They make zillions of bucks why would a company that does that care about someone making tens of thousands? The whole rant on this post is illogical as to that point. But as to impatience it is an eye into all of us and our equal humanity. But I have had enough of people dissing heroes of indie authors. They aren't perfect I get that, but they did something quite spectacular for ALL indie authors that the 1% said NO. Gotta give props for that!


----------



## Amanda M. Lee (Jun 3, 2014)

PublisherP said:


> Hello,
> No. All 10 of my books have been deleted from Amazon too.
> 'Page not found'.


 You mentioned having books removed a few months ago, too. What were those removed for?


----------



## Monique (Jul 31, 2010)

Those are very interesting books, too!


----------



## MattHaggis (May 1, 2017)

As this is one of the OP's previous posts, I have my own theory.



PublisherP said:


> Hello.
> I'd just like to know if there is a way to copy and paste content from a Kindle book into a word document? Is there downloadable software that does this?
> Thanks.


----------



## David VanDyke (Jan 3, 2014)

Note that bare recipes are not copyrightable (just like game rules). Only their presentation is. Cookbooks "steal" recipes all the time. It's the text about them or the pictures or whatever that's copyrightable.

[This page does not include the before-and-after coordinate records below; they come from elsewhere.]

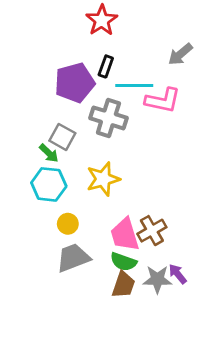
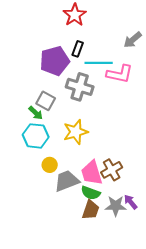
gray trapezoid: (73, 258) -> (67, 181), moved

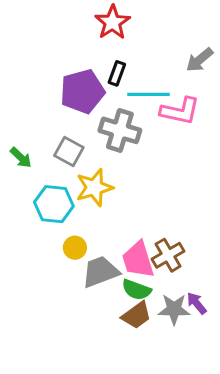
green arrow: (36, 113) -> (21, 158), moved
yellow star: (76, 132) -> (94, 188), moved
brown trapezoid: (91, 210) -> (136, 315), turned 35

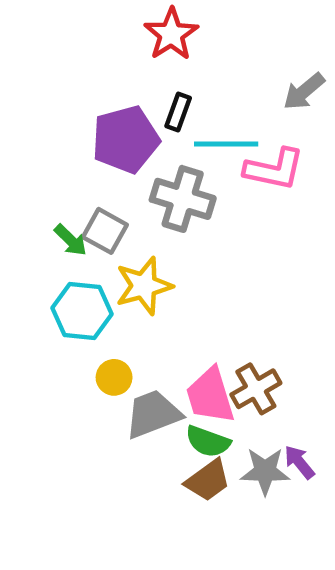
green arrow: (21, 158) -> (71, 240), moved

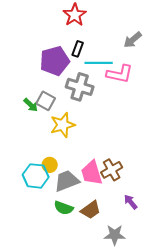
cyan hexagon: (82, 311) -> (36, 176), moved
green semicircle: (208, 441) -> (64, 208), moved
gray star: (265, 471) -> (115, 235), moved

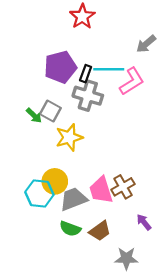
black rectangle: (78, 49) -> (86, 74), moved
pink L-shape: (120, 74) -> (132, 81), turned -44
yellow circle: (50, 165) -> (55, 181), size x1.5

https://paleoflourish.com/recipe-copyright/

If there were an accusation of plagiarism or copyright violation, it would be IRT the specific accompanying text and presentation.

You might try emailing ecr-kdp (at) amazon dot com.

There's also those law firms that specialize in getting accounts back.


----------



## Llano (May 27, 2012)

OP: It seems as though every one of your posts is complaining about something, some conspiracy theory, or that Amazon is out to get you. At least one of them has been locked. You have never provided any links to your books, so there's no way for any of us to give you any advice. That's rather telling.

People often pay for "courses" teaching how to scrape content off the internet, publish on Amazon, and rake in the money. Then they come here and complain that it isn't working, or that Amazon is out to get them. Frankly, it smells like that's the case here.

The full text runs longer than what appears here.